Em resposta, o governo afegão anunciou o início de operações militares ofensivas em larga escala contra forças do Paquistão ao longo da fronteira comum, ampliando a escalada militar na região.
Mais cedo, Cabul confirmou que pelo menos 40 militares paquistaneses morreram nas operações. "Cerca de 40 soldados inimigos foram abatidos na área da província de Kunar. Os corpos de 13 deles foram retirados pelos mujahideen", escreveu o porta-voz do líder supremo do país, Zabihullah Mujahid, nas redes sociais.
Já o Ministério da Informação e Radiodifusão do Paquistão declarou que rebateu ataques "de forma imediata e eficaz" na província de Caiber Paquetuncuá, onde as forças afegãs sofreram "pesadas baixas e vários postos e equipamentos destruídos".
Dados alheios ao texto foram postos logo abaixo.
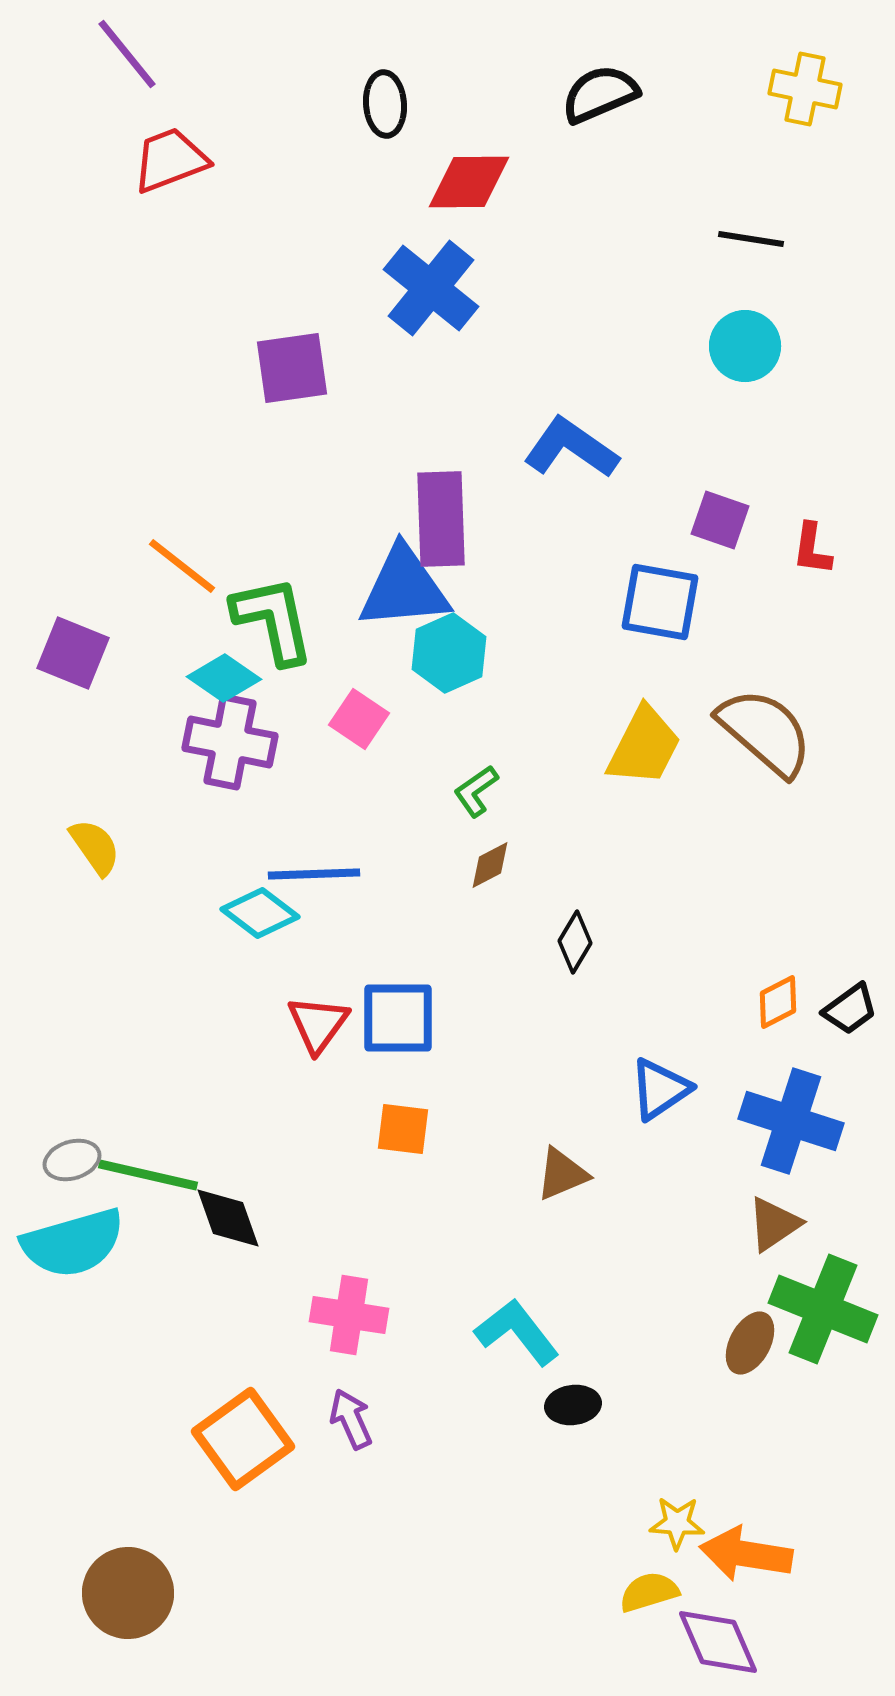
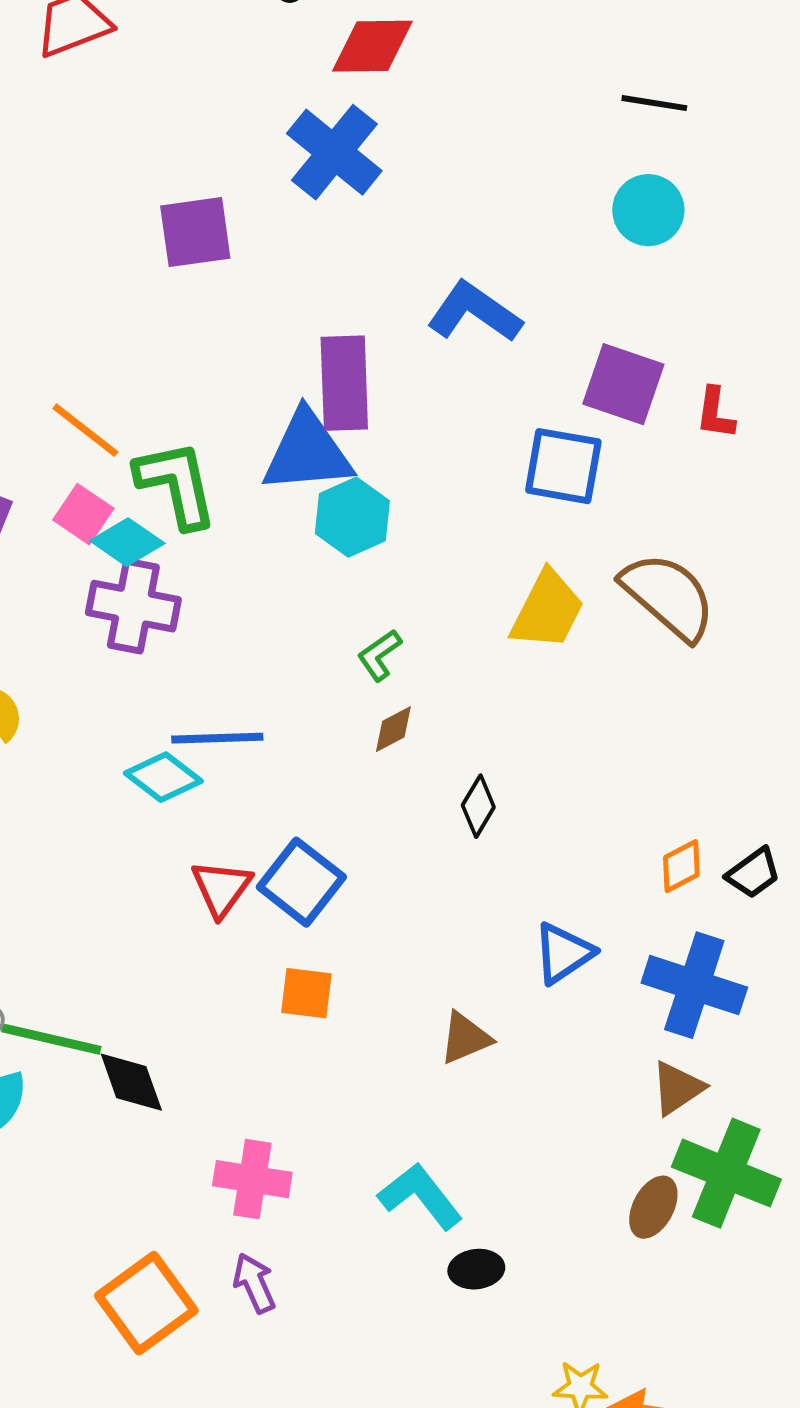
purple square: (720, 520) -> (623, 384), size x1.4
pink square: (359, 719) -> (83, 514), moved
blue square: (398, 1018) -> (301, 882), turned 38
De acordo com o canal de televisão paquistanês Geo News, citando fontes, pelo menos 58 combatentes afegãos foram mortos nos confrontos, e mais de 100 ficaram feridos. Segundo o relatório, as forças paquistanesas também destruíram mais de 30 tanques, peças de artilharia e veículos blindados de transporte de pessoal afegãos.
Esse não é o primeiro confronto entre os dois países após a tomada de poder do Talibã em Cabul. Em outubro ano passado também foram registrado confrontos entre os dois países devido as ações do Talibã paquistanês.
O grupo, que age na fronteira entre os dois países, área de maioria étnica pachto, não é afiliado ao Talibã afegão. No entanto, para Islamabad Cabul não faz o suficiente para impedir que o grupo opere dentro das fronteiras afegãs.